**Stored data:**
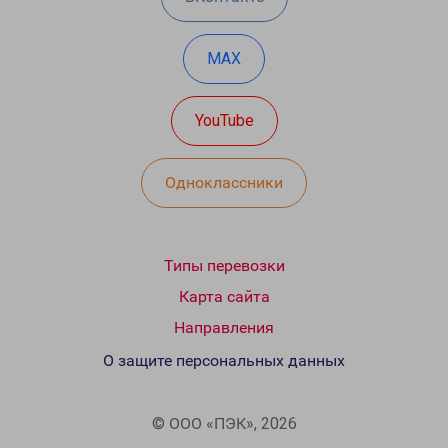
MAX
YouTube
Одноклассники
Типы перевозки
Карта сайта
Направления
О защите персональных данных
© ООО «ПЭК», 2026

**Assignment:**
Write out the whole of the data exactly; the pictures stay out.

**Response for this exercise:**
MAX
YouTube
Одноклассники
Типы перевозки
Карта сайта
Направления
О защите персональных данных
© ООО «ПЭК», 2026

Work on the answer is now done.